In an absolute emergency I could have uncapped next doors well. My
garden water butt was no good because there was 4" of ice on the top!
> One final thought. When power came on, we found countless Facebook
> messages on local groups with plenty of information and offers of help,
> location of mobile hot food vans etc., but of course few without power
> saw any of it until power was resumed. Yes, a few people charged their
> phones via their cars, but I didn't bother. Lesson for next time. How
> did we cope pre Internet?
Local radio and classical POTS phone line back in the days when you
could speak to a human rather than a badly programmed Dalek.
One thing I found was that it was impossible to tell Northern Powergrid
that their "Information" was incorrect. The engineers who finally turned
up late Saturday night to my mates house insisted that he (and I) were
the only ones in the village without power (totally incorrect). They
insisted on taking his main fuse out and then checking the drop wire
from the pole to tick a box before they would do anything useful.
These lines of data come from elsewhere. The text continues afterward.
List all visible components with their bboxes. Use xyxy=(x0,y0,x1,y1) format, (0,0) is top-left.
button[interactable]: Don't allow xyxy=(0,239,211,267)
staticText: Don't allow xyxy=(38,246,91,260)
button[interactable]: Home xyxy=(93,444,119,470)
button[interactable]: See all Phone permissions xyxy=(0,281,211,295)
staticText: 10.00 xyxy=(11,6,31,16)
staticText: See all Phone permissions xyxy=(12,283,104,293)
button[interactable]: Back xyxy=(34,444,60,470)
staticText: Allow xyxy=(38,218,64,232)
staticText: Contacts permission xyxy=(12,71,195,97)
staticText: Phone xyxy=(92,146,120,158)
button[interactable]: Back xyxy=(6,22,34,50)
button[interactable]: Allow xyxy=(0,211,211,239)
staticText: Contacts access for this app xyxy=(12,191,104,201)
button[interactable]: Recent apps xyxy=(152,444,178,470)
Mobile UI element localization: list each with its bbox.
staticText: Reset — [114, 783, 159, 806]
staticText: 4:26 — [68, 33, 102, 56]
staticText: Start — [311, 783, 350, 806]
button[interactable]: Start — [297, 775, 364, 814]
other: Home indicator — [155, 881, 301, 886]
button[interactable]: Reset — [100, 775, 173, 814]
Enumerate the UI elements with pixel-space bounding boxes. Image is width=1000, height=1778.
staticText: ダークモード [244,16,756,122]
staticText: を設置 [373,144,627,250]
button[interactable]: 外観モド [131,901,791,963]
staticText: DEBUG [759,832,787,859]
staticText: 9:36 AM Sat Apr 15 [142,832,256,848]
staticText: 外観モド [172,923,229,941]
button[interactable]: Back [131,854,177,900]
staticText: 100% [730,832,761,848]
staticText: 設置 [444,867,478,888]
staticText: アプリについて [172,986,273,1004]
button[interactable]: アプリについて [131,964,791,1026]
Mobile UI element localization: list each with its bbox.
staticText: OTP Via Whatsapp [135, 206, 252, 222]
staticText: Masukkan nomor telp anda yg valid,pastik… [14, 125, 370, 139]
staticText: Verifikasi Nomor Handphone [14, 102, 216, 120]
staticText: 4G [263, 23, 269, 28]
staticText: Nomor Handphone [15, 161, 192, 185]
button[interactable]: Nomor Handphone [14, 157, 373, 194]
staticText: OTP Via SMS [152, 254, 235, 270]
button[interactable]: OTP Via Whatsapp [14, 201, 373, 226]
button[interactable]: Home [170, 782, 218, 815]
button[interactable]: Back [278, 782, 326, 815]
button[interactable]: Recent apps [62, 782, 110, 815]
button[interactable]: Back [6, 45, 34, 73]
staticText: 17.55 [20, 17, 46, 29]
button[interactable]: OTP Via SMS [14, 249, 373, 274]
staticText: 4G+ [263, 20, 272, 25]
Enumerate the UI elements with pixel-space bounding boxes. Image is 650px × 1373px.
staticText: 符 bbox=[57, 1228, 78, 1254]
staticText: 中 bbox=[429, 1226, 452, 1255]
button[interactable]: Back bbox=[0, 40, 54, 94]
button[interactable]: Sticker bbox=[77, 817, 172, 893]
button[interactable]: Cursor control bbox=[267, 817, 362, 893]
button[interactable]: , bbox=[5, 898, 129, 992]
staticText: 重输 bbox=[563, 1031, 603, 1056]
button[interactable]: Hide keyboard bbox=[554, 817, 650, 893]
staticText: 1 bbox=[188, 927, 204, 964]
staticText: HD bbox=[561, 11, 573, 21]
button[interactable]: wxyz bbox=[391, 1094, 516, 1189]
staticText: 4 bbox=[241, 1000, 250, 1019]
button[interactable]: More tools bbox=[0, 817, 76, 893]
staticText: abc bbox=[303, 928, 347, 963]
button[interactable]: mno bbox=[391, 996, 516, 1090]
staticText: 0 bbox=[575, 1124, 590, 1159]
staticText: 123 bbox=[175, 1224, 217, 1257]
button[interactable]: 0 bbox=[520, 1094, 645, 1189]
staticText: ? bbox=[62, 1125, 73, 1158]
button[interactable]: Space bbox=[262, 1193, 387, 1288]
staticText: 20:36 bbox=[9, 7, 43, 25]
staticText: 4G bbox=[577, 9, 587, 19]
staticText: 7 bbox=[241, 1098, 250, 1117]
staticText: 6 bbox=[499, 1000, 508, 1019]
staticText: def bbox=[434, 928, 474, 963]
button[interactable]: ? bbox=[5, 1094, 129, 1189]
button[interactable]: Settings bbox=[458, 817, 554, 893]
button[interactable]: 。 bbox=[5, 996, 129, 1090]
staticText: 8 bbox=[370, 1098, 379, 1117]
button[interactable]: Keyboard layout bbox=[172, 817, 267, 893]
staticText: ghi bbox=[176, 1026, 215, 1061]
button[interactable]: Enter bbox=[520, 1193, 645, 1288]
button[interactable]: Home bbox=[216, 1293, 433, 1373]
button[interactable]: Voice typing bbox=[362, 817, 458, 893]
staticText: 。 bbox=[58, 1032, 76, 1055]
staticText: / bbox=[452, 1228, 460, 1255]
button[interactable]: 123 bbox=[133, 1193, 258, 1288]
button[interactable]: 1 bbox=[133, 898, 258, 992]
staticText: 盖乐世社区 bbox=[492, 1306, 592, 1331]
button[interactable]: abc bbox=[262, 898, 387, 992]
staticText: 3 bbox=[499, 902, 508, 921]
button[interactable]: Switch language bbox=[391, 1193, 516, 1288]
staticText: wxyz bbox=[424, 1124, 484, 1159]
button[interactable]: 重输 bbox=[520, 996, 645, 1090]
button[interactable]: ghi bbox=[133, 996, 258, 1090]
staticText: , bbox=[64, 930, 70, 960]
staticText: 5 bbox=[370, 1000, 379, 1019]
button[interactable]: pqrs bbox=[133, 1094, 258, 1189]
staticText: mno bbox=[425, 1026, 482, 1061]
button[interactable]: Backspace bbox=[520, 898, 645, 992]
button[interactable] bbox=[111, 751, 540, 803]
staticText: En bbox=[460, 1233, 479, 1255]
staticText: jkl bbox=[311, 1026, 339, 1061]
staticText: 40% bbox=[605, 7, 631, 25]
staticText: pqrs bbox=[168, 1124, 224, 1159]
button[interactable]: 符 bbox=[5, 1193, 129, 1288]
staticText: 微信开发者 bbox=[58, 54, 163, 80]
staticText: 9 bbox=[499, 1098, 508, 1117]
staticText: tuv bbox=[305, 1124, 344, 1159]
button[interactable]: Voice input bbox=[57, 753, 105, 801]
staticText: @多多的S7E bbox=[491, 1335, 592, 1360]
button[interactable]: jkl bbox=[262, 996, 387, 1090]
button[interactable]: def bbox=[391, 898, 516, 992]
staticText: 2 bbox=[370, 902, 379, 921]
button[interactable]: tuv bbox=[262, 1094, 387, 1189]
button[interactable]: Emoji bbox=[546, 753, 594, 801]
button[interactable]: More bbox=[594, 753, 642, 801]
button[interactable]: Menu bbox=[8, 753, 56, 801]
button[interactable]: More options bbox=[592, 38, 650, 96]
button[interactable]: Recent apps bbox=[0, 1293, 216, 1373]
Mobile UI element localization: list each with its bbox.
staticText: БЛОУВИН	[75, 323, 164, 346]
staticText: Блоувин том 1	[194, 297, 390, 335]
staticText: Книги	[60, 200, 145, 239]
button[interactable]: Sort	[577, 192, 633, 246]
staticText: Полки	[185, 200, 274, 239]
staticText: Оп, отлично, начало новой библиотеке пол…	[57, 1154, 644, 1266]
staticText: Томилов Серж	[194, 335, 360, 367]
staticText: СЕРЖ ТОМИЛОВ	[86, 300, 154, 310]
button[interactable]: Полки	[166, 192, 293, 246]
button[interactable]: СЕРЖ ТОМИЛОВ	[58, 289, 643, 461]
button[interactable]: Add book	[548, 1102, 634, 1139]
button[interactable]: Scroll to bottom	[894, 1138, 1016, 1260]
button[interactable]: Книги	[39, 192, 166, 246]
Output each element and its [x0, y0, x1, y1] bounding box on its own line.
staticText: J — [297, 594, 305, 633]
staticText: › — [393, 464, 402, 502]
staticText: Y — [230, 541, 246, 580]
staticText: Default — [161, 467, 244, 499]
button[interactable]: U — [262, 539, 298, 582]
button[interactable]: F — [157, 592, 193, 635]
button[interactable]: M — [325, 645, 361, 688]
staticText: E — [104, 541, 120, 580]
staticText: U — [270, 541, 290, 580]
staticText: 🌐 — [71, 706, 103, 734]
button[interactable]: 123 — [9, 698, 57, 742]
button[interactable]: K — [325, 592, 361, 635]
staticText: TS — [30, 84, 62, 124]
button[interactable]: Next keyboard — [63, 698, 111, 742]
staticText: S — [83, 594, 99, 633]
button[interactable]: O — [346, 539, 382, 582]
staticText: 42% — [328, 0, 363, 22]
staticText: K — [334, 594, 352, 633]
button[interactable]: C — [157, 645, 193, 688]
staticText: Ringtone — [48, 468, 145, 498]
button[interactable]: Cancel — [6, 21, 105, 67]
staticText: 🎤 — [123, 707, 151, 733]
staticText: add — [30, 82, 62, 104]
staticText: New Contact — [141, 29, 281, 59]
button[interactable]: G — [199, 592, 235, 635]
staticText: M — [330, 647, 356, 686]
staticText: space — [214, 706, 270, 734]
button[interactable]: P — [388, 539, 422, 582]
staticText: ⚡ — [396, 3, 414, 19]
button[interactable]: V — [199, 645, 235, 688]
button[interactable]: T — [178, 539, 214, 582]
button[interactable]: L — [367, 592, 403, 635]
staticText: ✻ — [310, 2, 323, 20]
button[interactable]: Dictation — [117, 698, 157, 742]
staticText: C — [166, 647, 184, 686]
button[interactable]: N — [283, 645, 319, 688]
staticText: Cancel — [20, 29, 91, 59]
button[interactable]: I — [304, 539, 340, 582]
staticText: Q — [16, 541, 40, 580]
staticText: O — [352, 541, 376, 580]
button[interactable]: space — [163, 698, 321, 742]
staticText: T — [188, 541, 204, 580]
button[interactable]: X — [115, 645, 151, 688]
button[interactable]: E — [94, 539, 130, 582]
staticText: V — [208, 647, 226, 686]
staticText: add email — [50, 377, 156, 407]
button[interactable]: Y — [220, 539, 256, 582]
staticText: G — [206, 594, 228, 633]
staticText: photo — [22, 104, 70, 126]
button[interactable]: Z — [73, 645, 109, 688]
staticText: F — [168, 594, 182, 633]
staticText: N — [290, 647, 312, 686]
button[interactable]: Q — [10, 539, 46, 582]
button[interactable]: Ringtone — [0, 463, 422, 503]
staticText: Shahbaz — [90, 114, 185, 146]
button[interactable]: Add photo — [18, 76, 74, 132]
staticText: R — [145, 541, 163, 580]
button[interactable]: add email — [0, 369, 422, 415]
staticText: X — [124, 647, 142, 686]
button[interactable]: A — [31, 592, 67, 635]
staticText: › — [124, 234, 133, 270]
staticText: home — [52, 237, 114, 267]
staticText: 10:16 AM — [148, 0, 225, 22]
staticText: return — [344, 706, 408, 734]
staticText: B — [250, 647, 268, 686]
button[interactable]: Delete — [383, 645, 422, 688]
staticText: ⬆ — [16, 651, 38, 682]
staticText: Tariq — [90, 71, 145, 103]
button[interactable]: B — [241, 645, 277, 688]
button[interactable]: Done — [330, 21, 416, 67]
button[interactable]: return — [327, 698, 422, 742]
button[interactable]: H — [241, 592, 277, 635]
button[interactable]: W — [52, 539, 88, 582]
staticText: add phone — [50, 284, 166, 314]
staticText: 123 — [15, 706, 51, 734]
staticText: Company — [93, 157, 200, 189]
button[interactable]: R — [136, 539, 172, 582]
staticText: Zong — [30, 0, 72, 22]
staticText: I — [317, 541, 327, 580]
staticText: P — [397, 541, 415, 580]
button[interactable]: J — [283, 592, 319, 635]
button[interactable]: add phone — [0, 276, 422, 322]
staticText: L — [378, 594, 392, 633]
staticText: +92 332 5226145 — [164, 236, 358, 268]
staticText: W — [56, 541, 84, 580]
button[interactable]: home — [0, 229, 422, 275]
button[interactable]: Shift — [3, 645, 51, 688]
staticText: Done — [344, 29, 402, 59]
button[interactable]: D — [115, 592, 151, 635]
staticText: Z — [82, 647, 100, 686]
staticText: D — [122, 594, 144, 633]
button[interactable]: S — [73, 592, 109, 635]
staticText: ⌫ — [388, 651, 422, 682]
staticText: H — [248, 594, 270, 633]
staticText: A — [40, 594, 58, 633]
Otherwise the system would charge *him* for their callout!
He got his revenge though he made them walk the 33kV line in the pitch
dark until they found the downed pole about 3 miles away!
To cap it all when power was finally restored on the Sunday evening a
text arrived simultaneously to tell us that there was "no prospect of
getting power back tonight and we should if possible make alternative
arrangements". On the Monday night I got another call from a field
engineer sent to our village to restore power to those houses still
flagged as being "off power" by a system that was completely unfit for
Once back on power checking their website map showed our village as
neither being off grid nor having been fixed. Basically we didn't exist.
There were still loads of flags of all colours but nothing near us!
Start of list of stuff to have for emergencies:
1x box of kitchen matches
12x AA batteries (is that enough?)
Nx pot noodles/cupasoups
AM/FM radio *NOT* DAB
3W LED torch
10W LED torch
Solar charger or power block for charging Smart phone.
Fuel for whatever form(s) of heating you have.
5 gallons fresh water (changed monthly) if you are on pumped supply.
My emergency lights did me no good at all they had both run out by 7am
(run time is typically 4h from onset of power loss).